Image result for rear end collision damage 

By Attorney Jeffrey B. Engle, Auto Accident Attorney, Harrisburg, PA

Investigation of the serious vehicle accident depends largely on the type of accident that occurs. Statistically, most accidents occur at intersections, either in the form of a rear-end collision or failure to yield, but the majority of these are not so serious that immediate investigation at the scene or detailed follow-up is required.  Many serious auto claims involve cargo-carrying trucks, and highway accidents can involve a variety of coverage claims.

What should I be getting before I speak to a lawyer?

  • Get a copy of the motor vehicle accident report, if any was done by the police (in the case where it's a reportable incident involving injury or damage to a vehicle that renders it inoperable);
  • Get as much information about the other driver as possible.  Name, address, phone number, vehicle make, model, year, and VIN, name of their insurance company, and policy number are all things that will be needed.  If possible take photos of their license, vehicle registration, and insurance cards.
  • Get a copy of your insurance declaration page.  The information provided by your insurance will note the coverage limits and whether or not you have "full" or "limited tort" options;
  • Note the names, telephone numbers, and addresses of any witnesses at the scene;
  • Get photos with your phone.  Take as many photos of the collision, vehicles, location, and other witnesses at the scene as possible.  In a digital age, snapping 50 photos is not outrageous.
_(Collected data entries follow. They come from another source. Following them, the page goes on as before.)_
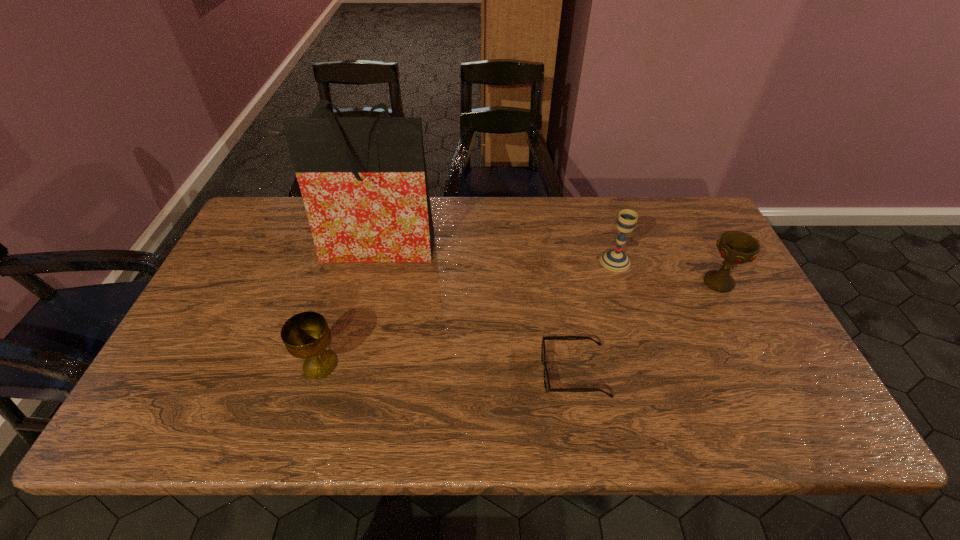 Find the location of a particular element. The image size is (960, 540). free space located 0.140m at the front lenses of the shortest object is located at coordinates (483, 373).

This screenshot has height=540, width=960. Find the location of `free region located 0.290m at the front lenses of the shortest object`. free region located 0.290m at the front lenses of the shortest object is located at coordinates (419, 373).

This screenshot has height=540, width=960. Identify the location of vacant space situated 0.320m at the front lenses of the shortest object. (406, 373).

Where is `object that is at the far edge`? This screenshot has width=960, height=540. object that is at the far edge is located at coordinates (363, 180).

The image size is (960, 540). In order to click on object present at the near edge in this screenshot , I will do `click(548, 389)`.

Find the location of a particular element. This screenshot has height=540, width=960. object at the right edge is located at coordinates (735, 247).

Where is `free space at the far edge of the desktop`? The height and width of the screenshot is (540, 960). free space at the far edge of the desktop is located at coordinates (601, 200).

Locate an element on the screen. vacant region at the near edge of the desktop is located at coordinates (284, 415).

You are a GUI agent. You are given a task and a screenshot of the screen. Output one action in this format:
    pyautogui.click(x=<x>, y=<y>)
    Task: Click on the free location at the left edge
    The width and height of the screenshot is (960, 540).
    Given the screenshot: What is the action you would take?
    pyautogui.click(x=210, y=297)

The image size is (960, 540). In the image, there is a desktop. In order to click on free region at the right edge in this screenshot , I will do `click(695, 295)`. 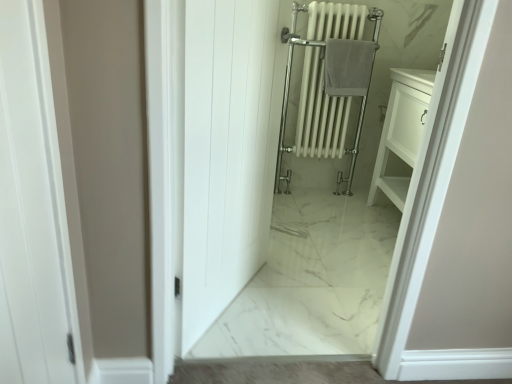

Take photos of any injuries either at the scene or at the hospital.  If not taken to the hospital, make sure the photos are taken in a well-lit area.  To avoid shadows, take photos of the body in a corner.
  • Note the weather conditions at the time;
  • Get a copy of any medical records;
  • Get a copy of any medical leave paperwork submitted to your employer, noting the amount of time off and dollar amount lost.

There is no such thing as a "magic list" of items for every case, but if you have the above-listed items, you are well on your way to having a fair amount of detail for your attorney or insurance provider.